Gosto de separar os álbuns em atos, pelas coesões de temas, nesse álbum eu vejo o primeiro ato começando na faixa um (Autonomy Lost) e se encerrando na faixa seis (Entrapment). Esse ato tem uma coesão instrumental bem forte, com faixas curtas que se emendam uma na outra, num ritmo quase robótico, a segunda guitarra faz passagens estranhas no fundo, semelhantes a um zumbido, vejo esses elementos em conjunção com a letra como se fosse uma pessoa enlouquecendo no dia a dia, não é especificada a causa, mas pela grande semelhança a sons mecânicos na prograssão do álbum, parece ser algo que envolve uma rotina enlouquecedora, que causa desassociação à realidade nesse personagem, a própria existência passa a se tornar uma dor. Nesse ato o personagem tenta confrontar essa dor e se vê num estado pior do que o inicial, entrando na loucura por ter confrontado ela, como a própria letra cita: “The struggle to free myself of restraints, becomes my very shackles” ou “A luta pra me livrar das prisões, torna-se minha própria algema” (Faixa três, Disenchantment).

O Segundo ato, que vai da faixa 7 (Mind’s Mirrors) à faixa 10 (Shed) trata de temas ainda mais abstratos que o primeiro. É iniciado com um poema citado por uma voz robótica que expressa o paradoxo causado por termos várias partes da nossa personalidade no nosso subconsciente que influenciam uma a outra, num ciclo eterno de mudança e absorção, misturando o conceito da Ouroboros com as teorias de Freud e Jung, inclusive o poema cita indiretamente os conceitos de Sombra e Superego. O ato avança com mudanças bruscas na questão instrumental, com interlúdios tensos dominados por silêncio, o que em combinação com as letras, parece representar o conceito de Morte do ego, que na psicanalise representa a perca total de identidade própria e de individualismo, esse processo culmina em Shed (Faixa 10), cujo título é a palavra em inglês para a troca de pele das cobras, o “eu interior” substituindo o “eu exterior”.

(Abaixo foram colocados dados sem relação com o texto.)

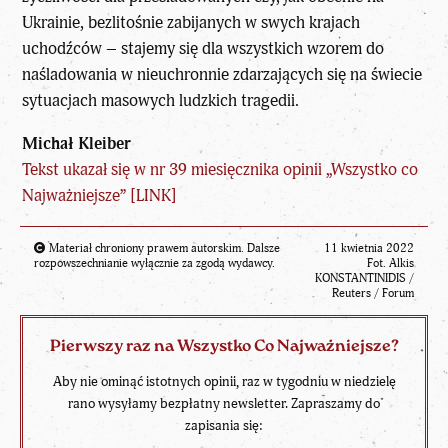
Ukrainie, bezlitośnie zabijanych w swych krajach
uchodźców – stajemy się dla wszystkich wzorem do
naśladowania w nieuchronnie zdarzających się na świecie
sytuacjach masowych ludzkich tragedii.
Michał Kleiber
Tekst ukazał się w nr 39 miesięcznika opinii „Wszystko co
Najważniejsze” [
LINK
]
Materiał chroniony prawem autorskim. Dalsze
11 kwietnia 2022
rozpowszechnianie wyłącznie za zgodą wydawcy.
Fot. Alkis
KONSTANTINIDIS /
Reuters / Forum
Pierwszy raz na Wszystko Co Najważniejsze?
Aby nie ominąć istotnych opinii, raz w tygodniu w niedzielę
rano wysyłamy bezpłatny newsletter. Zapraszamy do
zapisania się:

O terceiro ato é um tanto mais difícil de analisar, pois o álbum chega num nível de abstração muito mais alto, representando o enlouquecimento, ou talvez iluminação do personagem, que a esse ponto tem pensamentos totalmente contraditórios e abstratos, grande parte desse ato é tomado por gritos, músicas com tempos que deixam o ouvinte totalmente desorientado, mas ao mesmo tempo dão conclusão as progressões do álbum, alguns elementos sonoros do primeiro ato voltam, mas reinterpretados de uma forma que reflete o dano na mente caótica do personagem, no final da última faixa o álbum adquire uma beleza extremamente desconfortável, as guitarras extremamente graves ficam presas num novo ciclo que vai ficando cada vez mais harmônico, em contraste com o padrão dissonante do álbum, mas os gritos de horror no fundo nos transmitem a ideia de que o ciclo não acabou, não há como explicar o paradoxo.


Definitivamente Catch Thirtythree não é um álbum que vai agradar os ouvidos de todos, mas aos que se aventurarem, o álbum é bem serivido quando ouvido com atenção do início ao fim em sequência e com o mínimo de interrupções, de preferência num aparelho que acentue seus graves perturbadores, mas mesmo aos que não se apetecerem pelo som, acredito que o conceito do álbum é de genialidade observável, e suas raízes profundas na psicanálise podem chamar atenção aos entusiastas do assunto, tenha em vista que as análises desse álbum são as interpretações do autor, cada um é livre pra ter sua própria interpretação, principalmente num trabalho tão abstrato.